Health

It is no longer necessary to provide assistance to caregivers with “dual responsibilities”.

For several months, from our respective perspectives in the healthcare system, we have been thinking about the reasons for laying off frontline workers. According to a study published in October, 1 in 5 healthcare professionals have quit or retired, and another 20% are considering leaving the healthcare system altogether. At the start of the new year, we think it’s time to do something about it.

As employers evaluate how to protect, retain, and support healthcare workers, one major issue that needs to be addressed is unpaid caregiving responsibilities, which more than double the mental impact on working caregivers (or double-duty workers). ARCHANGELS data shows that 43% of adults in the US work for free as carers, and we believe they need more resources from employers to care for themselves and their loved ones.

An unpaid guardian is a parent, guardian, or carer of a person over the age of 18, such as an aged parent or spouse. According to ARCHANGELS, many unpaid caregivers are unaware of their role—in their minds, they are “just a son” or “wife.” We must acknowledge that many of our paid healthcare professionals are also unpaid caregivers and they neglect to acknowledge the dual impact of these roles. As a result, they may deny their own feelings of anxiety, depression, and exhaustion.

The reality is that caring for someone at home, at work, or in your community is a lot of work and can affect every aspect of our lives, including our willingness and ability to keep working.
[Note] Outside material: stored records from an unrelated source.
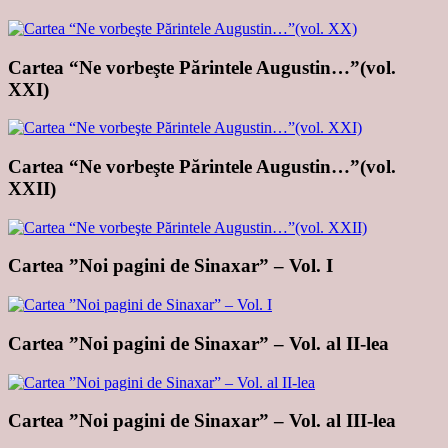
Cartea “Ne vorbeşte Părintele Augustin…”(vol.
XXI)
Cartea “Ne vorbeşte Părintele Augustin…”(vol.
XXII)
Cartea ”Noi pagini de Sinaxar” – Vol. I
Cartea ”Noi pagini de Sinaxar” – Vol. al II-lea
Cartea ”Noi pagini de Sinaxar” – Vol. al III-lea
Last summer, the Centers for Disease Control and Prevention published a study that found that 70% of all caregivers reported at least one adverse mental health symptom, including anxiety, depression, or suicidal thoughts. Among those caregivers who belong to the “sandwich generation” – caring for both children and adults – a staggering 52% report recent serious suicidal thoughts. Can you imagine that they are responsible for caring for patients during a deadly pandemic and continue to care for others? Health care workers need a break, and employers and society at large can step in to help.

The Henry Ford Health System has recognized these barriers to working caregivers, especially frontline workers, and has established the award-winning CARE program, which offers all employees access to resources that help paid and unpaid caregivers. Resources are available for mental and behavioral health, family issues, financial pressures, and more.

Given the impact of COVID-19 on the workforce, we believe programs like this need to be scaled up and expanded. We gave our employees the opportunity to complete the ARCHANGELS care intensity index and found that almost 1 in 3 (31%) scored “red” or “high intensity”. The ARCHANGELS data also showed that support programs focused on the health and well-being of caregivers are an important tool in the fight against burnout. If employees had more programs to assess their level of care intensity and easy access to user-friendly support, perhaps more working healthcare staff could meet their own mental health needs while supporting their loved ones, colleagues and patients.

With the advent of omicrons and a striking workforce shortage, it is time for employers to step up and do more to support unpaid caregivers, especially double-duty workers such as healthcare workers. If more resources are available that take into account the intensity and complexity of employees who in many cases are carers, we have a chance to improve work-life balance and help people stay comfortably in their jobs when they are most needed.